There are a lot of Neapolitan comic operas from the 18th century, going from Pergolesi to Paisiello. Sometimes the country characters sing in dialect while the noble characters sing in high Italian.
A long Italian theatral tradition was the 'commedia dell'arte', in which several characters (maschere) freely improvise on a sketched script. The maschere were always the same, each own having his/her idiosincrasies and speaking his/her dialect. For example, the physician was always from Bologna (the medical school there dates back to Middle Age): this is why maestro Spinelloccio in GIANNI SCHICCHI speaks with an heavy Bolognese accent (for example "Bolognese" sonds more like "Bologneshe").
Sometimes you hear Despina in COSI' FAN TUTTE - acting en travesti as the physician - sung with a light Bolognese accent, and it doesn't sound inappropriate at all. On the contrary, the very same maschere in ARIADNE AUF NAXOS cannot speak their original dialects - it would have been very difficult for Hofmannsthal to render this effect in German - so I find that they somewhat lack individuality and dephtness.
In this century Wolf Ferrari wrote some operas in Venetian dialect (I quatro rusteghi, Il campiello), based on dialectal plays by Goldoni.
Even if it is not written anywhere in the score, I would remind that the true tradition is having GIANNI SCHICCHI sung in an heavy Florentine accent. For example, the letter "c" is often substituted by an aspirated sound ("lo dicono a Signa" becomes "lo dihono a Signa"). Not all singers are able to do this in a natural manner; the old Rolando Panerai, being born few miles outside Florence was (and, now over 70, still is) able to give this comedy extra depht by this dialectal accent.
Subject: Cavalleria Rusticana (the original novel)
The Verga novella was written in 1880. In 1883 Verga wrote a dramatical version of it. Almost all the changes you see between the novella and the libretto are due to Verga, who made them in adapting the subject for the stage. Indeed, most of the dialogues in the opera are summaries of the drama dialogues, and most of the characteristic phrases in the libretto are copied word for word from the drama.
Interestingly, Giuseppe Giacosa (the Boheme librettist) encouraged Verga in having the drama performed, while Arrigo Boito did not like it in a preliminary reading and advised Verga against it. It was so different from any other Italian drama of the time, that the actor-manager of the company did ask Verga to pay for expenses in advance, and refused to perform the Turiddu or Alfio parts, believing the drama would have been a big fiasco. The Santuzza role was created by Eleonora Duse, the best Italian actress ever and still a mythical figure after one century.
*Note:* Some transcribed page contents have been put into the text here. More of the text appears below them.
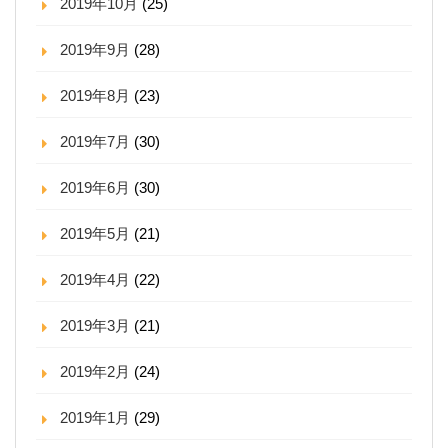
2019年10月
(25)
2019年9月
(28)
2019年8月
(23)
2019年7月
(30)
2019年6月
(30)
2019年5月
(21)
2019年4月
(22)
2019年3月
(21)
2019年2月
(24)
2019年1月
(29)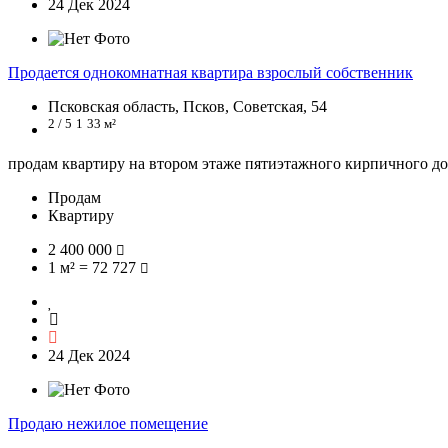
24 Дек 2024
Продается однокомнатная квартира взрослый собственник
Псковская область, Псков, Советская, 54
2 / 5
1
33 м²
продам квартиру на втором этаже пятиэтажного кирпичного дома
Продам
Квартиру
2 400 000
1 м² = 72 727
24 Дек 2024
Продаю нежилое помещение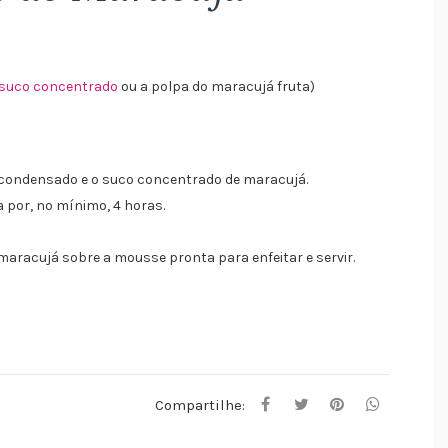
suco concentrado
ou a polpa do maracujá fruta)
ite condensado e o suco concentrado de maracujá.
a por, no mínimo, 4 horas.
maracujá sobre a mousse pronta para enfeitar e servir.
Compartilhe: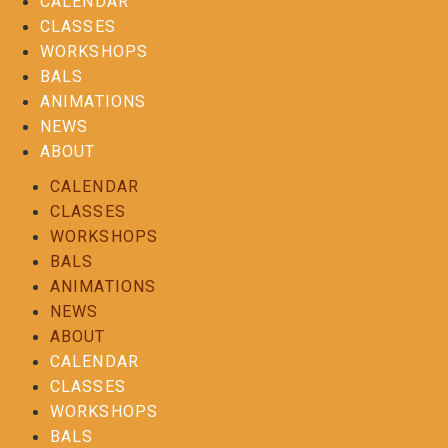
CALENDAR
CLASSES
WORKSHOPS
BALS
ANIMATIONS
NEWS
ABOUT
CALENDAR
CLASSES
WORKSHOPS
BALS
ANIMATIONS
NEWS
ABOUT
CALENDAR
CLASSES
WORKSHOPS
BALS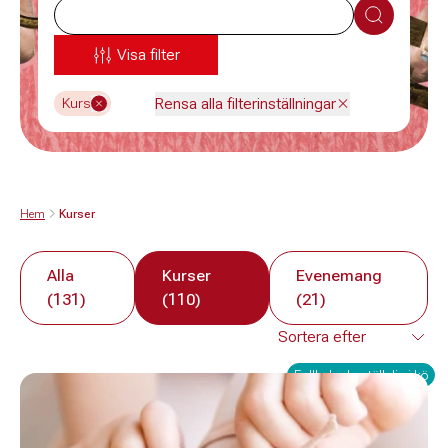
Sök
Visa filter
Rensa alla filterinställningar
Kurs
Hem
Kurser
Alla
Kurser
Evenemang
(131)
(110)
(21)
Fullbokad - ställ dig i kö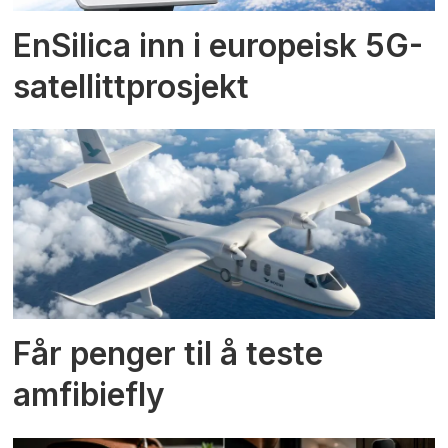
EnSilica inn i europeisk 5G-
satellittprosjekt
Får penger til å teste
amfibiefly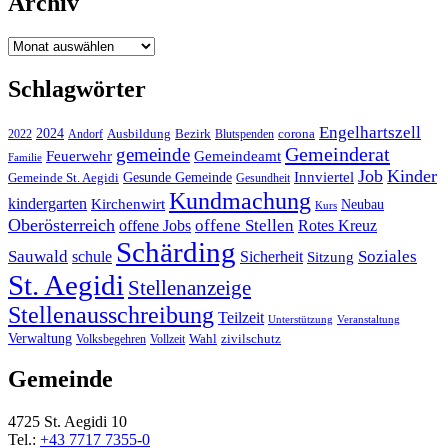
Archiv
Archiv
Schlagwörter
Engelhartszell
2024
Bezirk
corona
Ausbildung
Blutspenden
2022
Andorf
Gemeinderat
gemeinde
Gemeindeamt
Feuerwehr
Familie
Job
Kinder
Gesunde Gemeinde
Innviertel
Gemeinde St. Aegidi
Gesundheit
Kundmachung
kindergarten
Kirchenwirt
Neubau
Kurs
Oberösterreich
offene Stellen
offene Jobs
Rotes Kreuz
Schärding
Sauwald
Soziales
schule
Sicherheit
Sitzung
St. Aegidi
Stellenanzeige
Stellenausschreibung
Teilzeit
Unterstützung
Veranstaltung
Verwaltung
Wahl
Volksbegehren
Vollzeit
zivilschutz
Gemeinde
4725 St. Aegidi 10
Tel.:
+43 7717 7355-0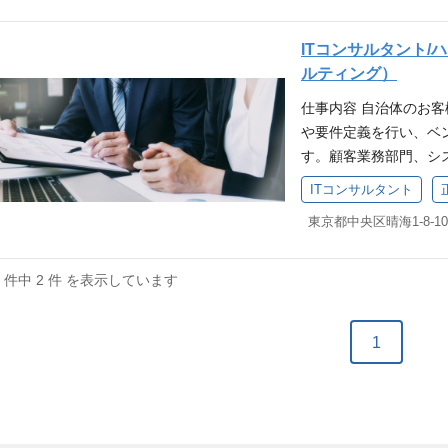
問題点の抽出と解決策
の業務内容例 業務フロ
ITコンサルタント/
情報提供依頼（RFI）
ルティング）
もり評価観点の策定 
仕事内容 自治体のお
クト 公共政策に関する
や要件定義を行い、ベン
援 業務・システム最
す。顧客業務部門、シ
達支援業務 案件事例 
た、上記業務について
滞納整理支援システム
ITコンサルタント
変更の範囲】会社の定
画策定業務 求める人
業務・システムの把握
とコストの適正化を推
問題点の抽出と解決策
考えている方 公共機関
の業務内容例 業務フロ
に関与していくような業
2 件中 2 件 を表示しています
情報提供依頼（RFI）
ムの上流工程経験者 
もり評価観点の策定 
想策定及び要件定義経
1
クト 公共政策に関する
テム構築の担当者 必
援 業務・システム最
以上） 顧客ヒアリング
達支援業務 案件事例 
わった経験 提案活動経
滞納整理支援システム
理またはPMO経験 P
画策定業務 求める人
ル・仕事のやりがい 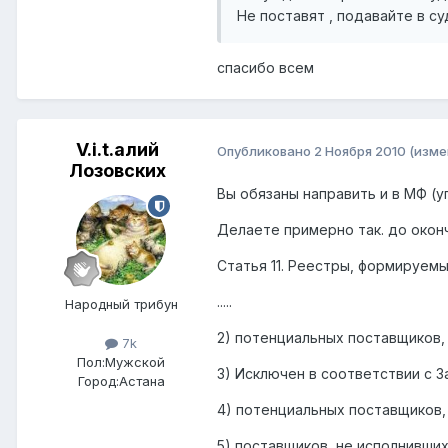
Не поставят , подавайте в су
спасибо всем
V.i.t.алий
Опубликовано
2 Ноября 2010
(изме
Лозовских
Вы обязаны направить и в МФ (у
Делаете примерно так. до оконч
Статья 11. Реестры, формируем
.....
Народный трибун
2) потенциальных поставщиков,
7k
Пол:
Мужской
3) Исключен в соответствии с Зак
Город:
Астана
4) потенциальных поставщиков,
5) поставщиков, не исполнивши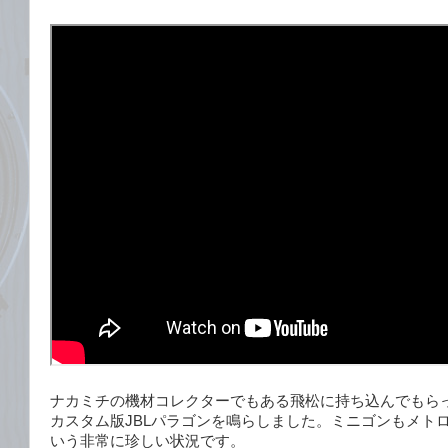
ナカミチの機材コレクターでもある飛松に持ち込んでもら
カスタム版JBLパラゴンを鳴らしました。ミニゴンもメト
いう非常に珍しい状況です。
I do not think Verga was really at ease with the opera's success. When he was very old, around 1920, he wrote: "Of all I have written, only Cavalleria Rusticana will survive, and not out of me, but out of Mascagni. That few pages are for me like a rope at my neck".
This is not strictly true. Verga is still considered as the best Italian writer at the end of 19th century and still widely read.
Subject: Church music in Austria
In Vienna you will find a bunch of street sellers in nice uniforms selling you tickets for different concerts (probably Strauss and Mozart).
I do not think they are really worth the price (you are paying for the costumes, not for the music).
The best quality/price ratio for music in Salzburg is Sunday Mass in the Cathedral and in the Kapuzinerkirche, usually with choir and orchestra and a selection from the classical repertory (Haydn, Mozart, Beethoven, Schubert). Free (but do not forget to be generous at the offertory) and usually crowded (be there half an hour earlier). Do not forget this is a sacred service and not a concert; but this is also the true and authentic setting for a Mozart of Haydn Mass (much more than a concert room).
Subject: Emergencies at Performances
Anybody else have a story?
There was in the 70ties a pasticcio of baroque arias to be performed at Teatro della Pergola in Florence. The whole idea was having the harpsichord player in the very centre of the stage, in the place of the prompter box, with the singers acting around him.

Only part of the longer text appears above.